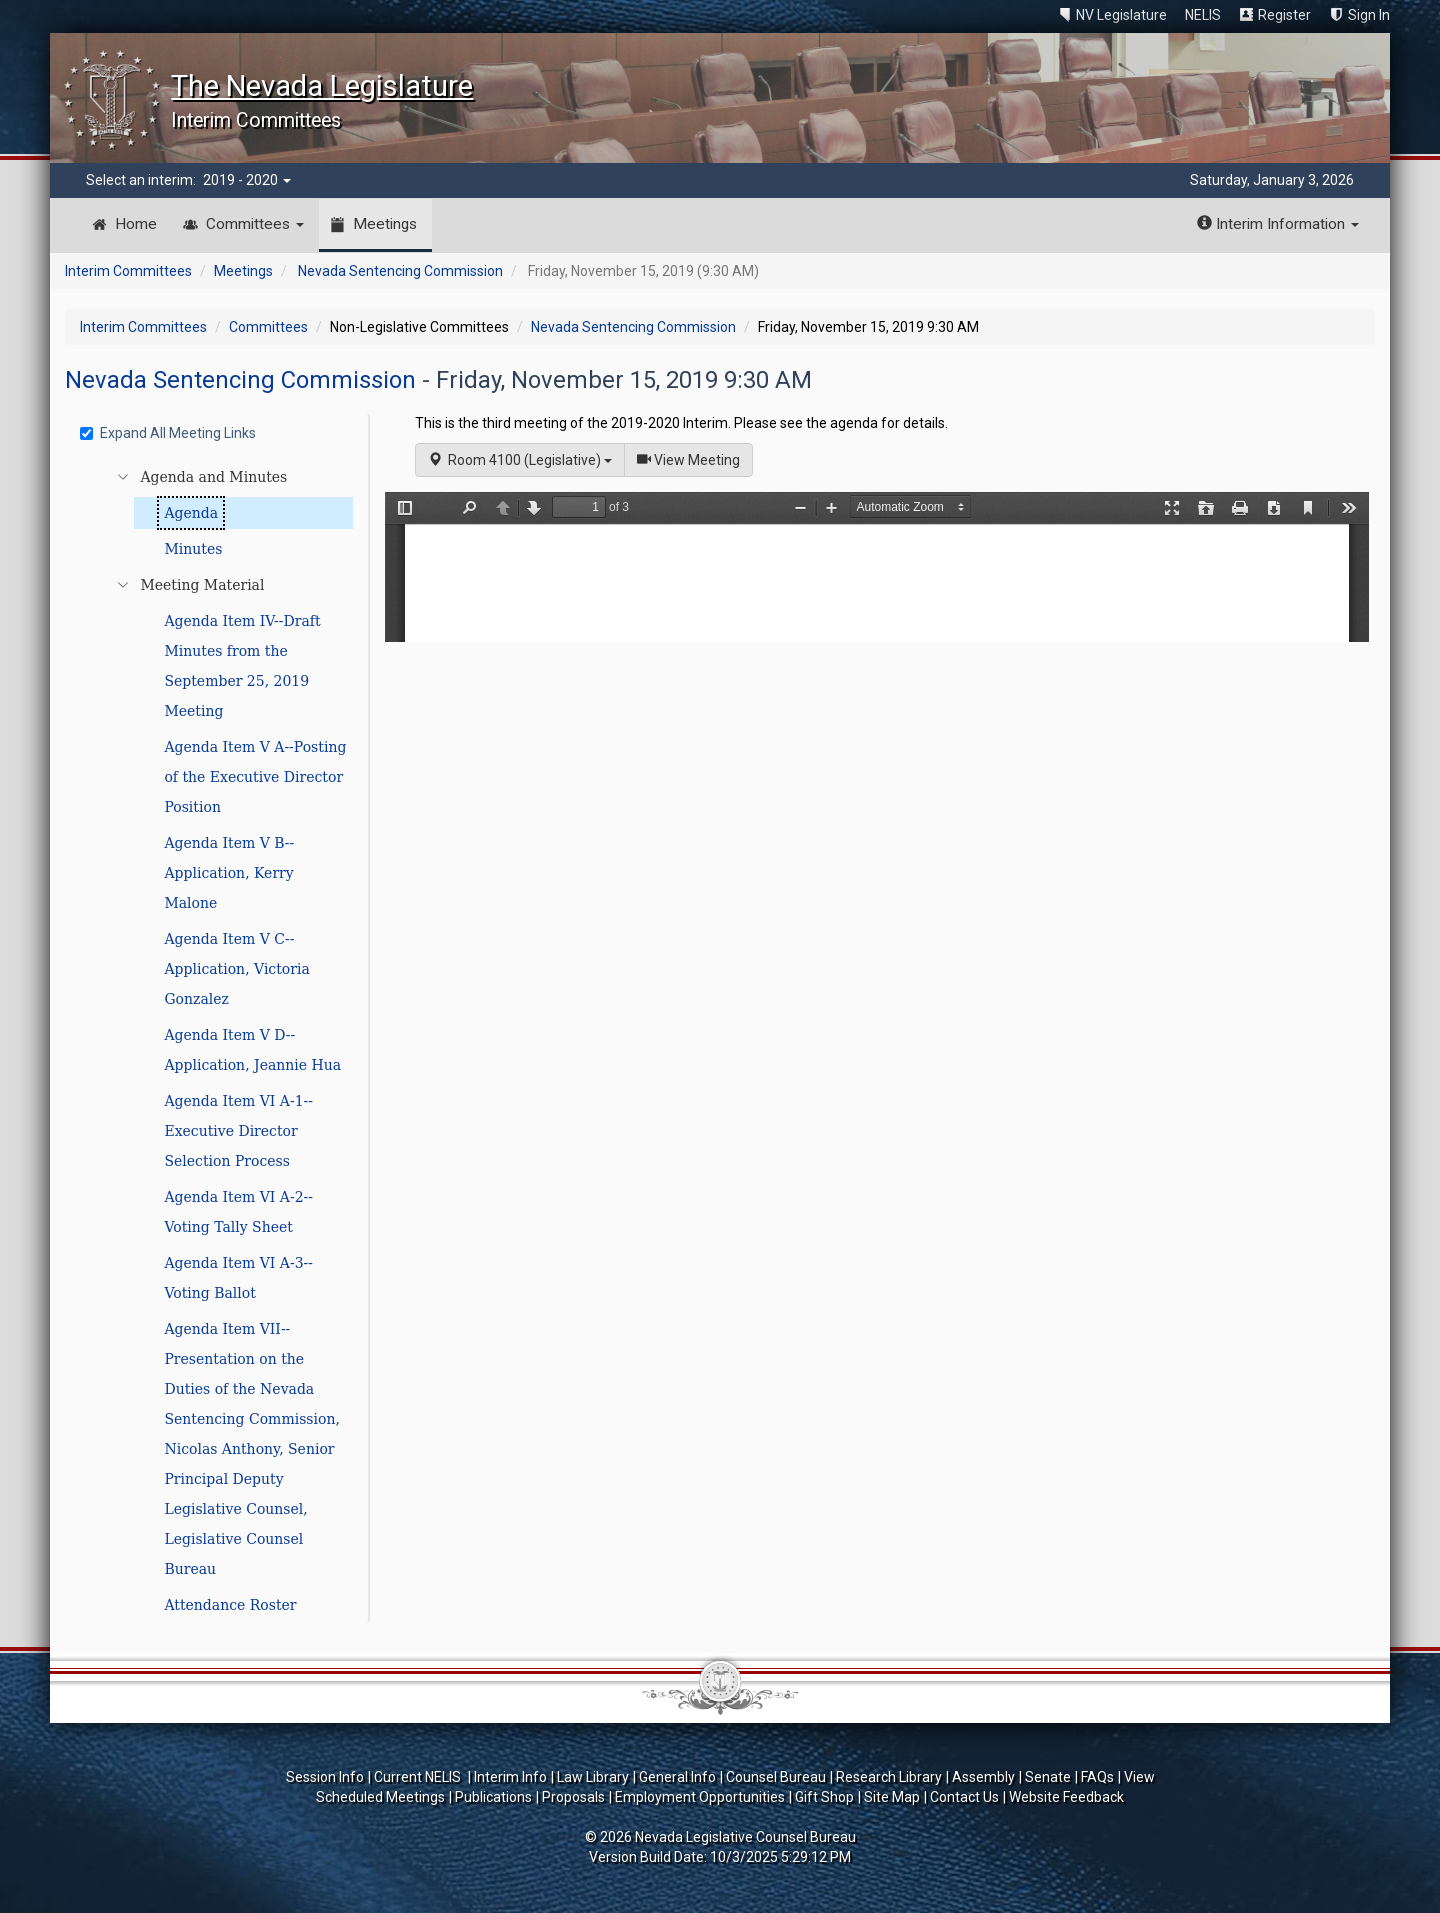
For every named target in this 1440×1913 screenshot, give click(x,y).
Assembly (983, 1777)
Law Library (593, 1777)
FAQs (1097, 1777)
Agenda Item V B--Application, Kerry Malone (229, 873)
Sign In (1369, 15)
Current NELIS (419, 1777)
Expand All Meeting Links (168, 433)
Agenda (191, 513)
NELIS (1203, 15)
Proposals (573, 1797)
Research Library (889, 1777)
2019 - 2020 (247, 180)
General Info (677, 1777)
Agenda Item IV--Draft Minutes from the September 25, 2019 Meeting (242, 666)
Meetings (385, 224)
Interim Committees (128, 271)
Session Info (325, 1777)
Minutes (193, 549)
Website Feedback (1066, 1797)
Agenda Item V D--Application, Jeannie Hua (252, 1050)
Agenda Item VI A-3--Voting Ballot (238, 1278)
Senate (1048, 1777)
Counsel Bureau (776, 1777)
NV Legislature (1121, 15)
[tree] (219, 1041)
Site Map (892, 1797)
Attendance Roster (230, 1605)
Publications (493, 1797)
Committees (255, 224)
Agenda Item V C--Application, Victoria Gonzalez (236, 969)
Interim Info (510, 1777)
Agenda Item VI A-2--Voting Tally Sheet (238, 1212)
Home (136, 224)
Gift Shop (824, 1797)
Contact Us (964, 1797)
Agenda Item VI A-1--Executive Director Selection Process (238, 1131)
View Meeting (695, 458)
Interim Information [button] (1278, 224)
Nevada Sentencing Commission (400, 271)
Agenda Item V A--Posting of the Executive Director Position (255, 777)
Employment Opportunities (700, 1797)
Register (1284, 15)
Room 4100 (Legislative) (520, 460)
-=-=-
## Your objective
A word-for-word copy of the listing is needed. It must not include the pictures.

## Output for this exercise
For every named target in this 1440×1913 screenshot, give click(x,y).
Assembly (983, 1777)
Law Library (593, 1777)
FAQs (1097, 1777)
Agenda Item V B--Application, Kerry Malone (229, 873)
Sign In (1369, 15)
Current NELIS (419, 1777)
Expand All Meeting Links (168, 433)
Agenda (191, 513)
NELIS (1203, 15)
Proposals (573, 1797)
Research Library (889, 1777)
2019 - 2020 (247, 180)
General Info (677, 1777)
Agenda Item IV--Draft Minutes from the September 25, 2019 Meeting (242, 666)
Meetings (385, 224)
Interim Committees (128, 271)
Session Info (325, 1777)
Minutes (193, 549)
Website Feedback (1066, 1797)
Agenda Item V D--Application, Jeannie Hua (252, 1050)
Agenda Item VI A-3--Voting Ballot (238, 1278)
Senate (1048, 1777)
Counsel Bureau (776, 1777)
NV Legislature (1121, 15)
[tree] (219, 1041)
Site Map (892, 1797)
Attendance Roster (230, 1605)
Publications (493, 1797)
Committees (255, 224)
Agenda Item V C--Application, Victoria Gonzalez (236, 969)
Interim Info (510, 1777)
Agenda Item VI A-2--Voting Tally Sheet (238, 1212)
Home (136, 224)
Gift Shop (824, 1797)
Contact Us (964, 1797)
Agenda Item VI A-1--Executive Director Selection Process (238, 1131)
View Meeting (695, 458)
Interim Information [button] (1278, 224)
Nevada Sentencing Commission (400, 271)
Agenda Item V A--Posting of the Executive Director Position (255, 777)
Employment Opportunities (700, 1797)
Register (1284, 15)
Room 4100 (Legislative) (520, 460)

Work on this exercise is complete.